В 1980–1990-е Пригов все сильнее подчеркивает и все энергичнее развивает перформативный аспект своих поэтических практик. Перформативность присутствовала уже в ранних, 1970-х годов, поэтических чтениях Пригова. Его более поздние поэтические перформансы напоминали одновременно религиозные камлания, дадаистические акции и почти звериный вой. Во время выступлений Пригов нередко выкрикивал свои стихи, возвышая голос до крайнего предела. Пригов кричал не потому, что действительно старался привлечь внимание слушателей. Скорее его крик служил метафорой желания быть услышанным. Не случайно и темы поэзии Пригова изменились в этот период, от власти и поэтической миссии сместившись к одиночеству и смерти.
В то же самое время Пригов все более активно занимается визуальным искусством. Он произвел огромное количество графических листов и инсталляций, сочетавших графику и реди-мейд. В своих бумажных работах Пригов часто использовал газеты. Поверх газетного текста крупными красными или черными буквами он писал отдельные слова — тем самым символически утверждая превосходство индивидуального поэтического слова над анонимными массами информационных/идеологических текстов. Однако это поэтическое слово неизменно выглядит как написанный на стене знак грядущей катастрофы, возбуждая ассоциации с библейскими пророчествами. Аналогичным образом и в своих инсталляциях Пригов помещал на стенах черные и красные слова и знаки, указывавшие на смерть и траур.
В современном массовом обществе индивидуальный голос может функционировать только как медиум мрачных пророчеств, обещающих тотальное апокалиптическое уничтожение человеческих масс. Но даже этот голос почти никогда не достигает слушателей. Вот почему приговское искусство год от году становилось все мрачнее и все отчаяннее — до самой его смерти в 2007-м. Но в то же время его публичный имидж сохранял обаяние и открытость. Контраст между Приговым как любезным и рассудительным коммуникатором (часто приглашаемым участвовать в телевизионных дискуссиях) и экстремальным внутренним напряжением, проступающим только в его творчестве, и делает его фигуру такой неповторимой — и такой неповторимо привлекательной.
СЛУШАЯ ПРИГОВА…
(Записанное за четверть века)
В первый раз я увидел и услышал Пригова зимой восемьдесят первого года. Стыдно признаться, что до до того дня я ничего о нем не знал, но буквально с первой секунды чтения почувствовал, что наконец столкнулся с поэтом, живущим не словесностью полувековой давности, но живым языком.

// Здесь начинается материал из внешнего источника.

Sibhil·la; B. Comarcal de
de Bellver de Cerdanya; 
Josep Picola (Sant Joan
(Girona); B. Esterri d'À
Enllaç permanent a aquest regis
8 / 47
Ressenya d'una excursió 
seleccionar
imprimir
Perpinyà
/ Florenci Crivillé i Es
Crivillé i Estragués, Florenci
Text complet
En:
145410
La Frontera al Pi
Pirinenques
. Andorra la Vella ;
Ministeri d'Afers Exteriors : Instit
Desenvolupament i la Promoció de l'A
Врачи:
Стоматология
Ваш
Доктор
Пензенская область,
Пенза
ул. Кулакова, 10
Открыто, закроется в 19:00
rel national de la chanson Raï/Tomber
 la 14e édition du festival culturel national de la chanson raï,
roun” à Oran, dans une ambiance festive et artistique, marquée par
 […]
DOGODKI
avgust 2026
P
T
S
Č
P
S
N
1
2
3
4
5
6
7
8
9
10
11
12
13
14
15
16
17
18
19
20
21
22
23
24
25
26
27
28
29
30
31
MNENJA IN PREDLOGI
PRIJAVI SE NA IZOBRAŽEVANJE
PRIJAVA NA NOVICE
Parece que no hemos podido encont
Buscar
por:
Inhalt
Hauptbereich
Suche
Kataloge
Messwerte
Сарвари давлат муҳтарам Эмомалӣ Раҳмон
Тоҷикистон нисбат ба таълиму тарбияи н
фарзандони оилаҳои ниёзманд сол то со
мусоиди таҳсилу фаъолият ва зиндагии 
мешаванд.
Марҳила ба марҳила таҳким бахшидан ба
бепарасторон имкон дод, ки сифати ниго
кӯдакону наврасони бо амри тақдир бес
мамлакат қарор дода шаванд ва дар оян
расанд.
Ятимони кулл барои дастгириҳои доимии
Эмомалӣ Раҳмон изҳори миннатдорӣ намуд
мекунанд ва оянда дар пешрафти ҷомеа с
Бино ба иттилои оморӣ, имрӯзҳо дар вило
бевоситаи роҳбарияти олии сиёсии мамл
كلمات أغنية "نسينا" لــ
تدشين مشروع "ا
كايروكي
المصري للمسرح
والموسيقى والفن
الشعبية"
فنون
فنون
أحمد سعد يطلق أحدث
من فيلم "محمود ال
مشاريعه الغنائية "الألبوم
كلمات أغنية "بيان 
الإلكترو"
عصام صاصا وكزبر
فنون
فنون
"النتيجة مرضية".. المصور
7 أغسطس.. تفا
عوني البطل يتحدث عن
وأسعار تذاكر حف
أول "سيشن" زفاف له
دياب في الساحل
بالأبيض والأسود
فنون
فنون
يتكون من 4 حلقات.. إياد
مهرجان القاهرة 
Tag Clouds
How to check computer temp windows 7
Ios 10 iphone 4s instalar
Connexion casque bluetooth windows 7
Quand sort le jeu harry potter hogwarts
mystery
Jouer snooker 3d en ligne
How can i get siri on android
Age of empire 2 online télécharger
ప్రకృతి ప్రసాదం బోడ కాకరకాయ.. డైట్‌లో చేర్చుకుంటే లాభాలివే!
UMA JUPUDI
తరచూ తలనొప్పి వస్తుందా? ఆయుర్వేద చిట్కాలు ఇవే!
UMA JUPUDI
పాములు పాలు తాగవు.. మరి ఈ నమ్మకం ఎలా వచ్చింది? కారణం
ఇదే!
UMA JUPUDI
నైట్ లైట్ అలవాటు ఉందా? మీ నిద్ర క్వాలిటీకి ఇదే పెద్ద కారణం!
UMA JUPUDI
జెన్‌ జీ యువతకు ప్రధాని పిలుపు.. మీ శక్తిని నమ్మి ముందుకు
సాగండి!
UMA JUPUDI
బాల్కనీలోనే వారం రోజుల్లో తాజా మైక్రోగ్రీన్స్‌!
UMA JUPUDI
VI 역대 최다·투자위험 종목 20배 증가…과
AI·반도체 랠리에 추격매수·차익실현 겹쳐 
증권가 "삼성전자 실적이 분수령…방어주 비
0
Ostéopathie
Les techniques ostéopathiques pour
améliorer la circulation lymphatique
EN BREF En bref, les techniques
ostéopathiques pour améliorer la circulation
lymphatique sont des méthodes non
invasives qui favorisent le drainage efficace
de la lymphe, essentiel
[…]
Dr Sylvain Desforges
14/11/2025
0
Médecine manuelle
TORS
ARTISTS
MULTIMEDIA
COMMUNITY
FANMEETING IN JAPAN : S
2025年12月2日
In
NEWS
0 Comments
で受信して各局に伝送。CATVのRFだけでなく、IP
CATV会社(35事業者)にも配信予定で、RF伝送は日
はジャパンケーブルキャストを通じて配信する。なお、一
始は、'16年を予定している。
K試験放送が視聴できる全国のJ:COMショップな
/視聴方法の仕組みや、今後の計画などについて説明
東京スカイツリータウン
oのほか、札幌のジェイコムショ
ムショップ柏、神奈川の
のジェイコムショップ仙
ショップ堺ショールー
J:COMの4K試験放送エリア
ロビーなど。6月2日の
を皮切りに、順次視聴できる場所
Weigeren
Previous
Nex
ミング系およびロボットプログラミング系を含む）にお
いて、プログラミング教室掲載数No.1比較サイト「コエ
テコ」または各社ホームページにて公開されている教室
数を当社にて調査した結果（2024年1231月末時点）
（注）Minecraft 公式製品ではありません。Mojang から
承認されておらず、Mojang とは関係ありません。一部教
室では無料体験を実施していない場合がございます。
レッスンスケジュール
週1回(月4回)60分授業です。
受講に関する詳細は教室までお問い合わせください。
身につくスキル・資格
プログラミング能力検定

Через час мое литературное обращение было полным.
За эти годы я несколько раз пытался писать о Пригове — задача достаточно нелегкая, учитывая, что все, что надо знать о нем читателям и почитателям, Пригов обдумал и объяснил сам за десятки исследователей и на десятилетия вперед. Отчасти поэтому я пробовал читать Пригова как бы «перпендикулярно» его художественному проекту, постоянно и даже несколько назойливо встраивая его творчество в иную критическую перспективу. Я интерпретировал его шедевры как образцы традиционной сентиментальной лирики с соответствующими средствами поэтической экспрессии. Дмитрий Александрович неизменно вежливо, но твердо отклонял подобные истолкования, но, насколько я мог судить по нашим беседам, относился к ним с интересом. Впрочем, я понимал, что обольщаться этим интересом мне тоже не следовало, — его непробиваемая доброжелательность была хорошо известна всем, кому доводилось с ним беседовать.
Я помню, как после одного из своих выступлений Дмитрий Александрович пригласил меня посетить с ним домашнюю выставку, подготовленную какой-то группой молодых художников. Надо сказать, что предприятие не слишком удалось. Мы долго шли под дождем, а потом еще дольше мокли у подъезда в ожидании, поскольку оказалось, что в искомой квартире кто-то из художников занимается любовью и надо дать им возможность завершить процесс. Когда мы наконец поднялись, всеобщее внимание привлекла раскладушка, стоявшая в центре комнаты, где проходила выставка. Объяснить мне, часть ли это экспозиции или недоубранный атрибут бушевавших здесь страстей, никто так и не сумел. Развешенные по стенам работы, на мой взгляд, вполне соответствовали по качеству уровню организации всего мероприятия. Запомнил я только какую-то пылкую девицу, пытавшуюся занять внимание Пригова «Календарем измерений погоды».
Когда мы наконец покинули выставку, я не скрыл от Дмитрия Александровича своего раздражения на беспомощность предъявленного нам зрелища, организационную бестолковщину и, как мне показалось, проявление недостаточного уважения в адрес мэтра. «Да нет, — возразил мне Пригов, — вы, вероятно, с этим просто еще не сталкивались. Существует такое современное искусство в форме вялой экзистенции».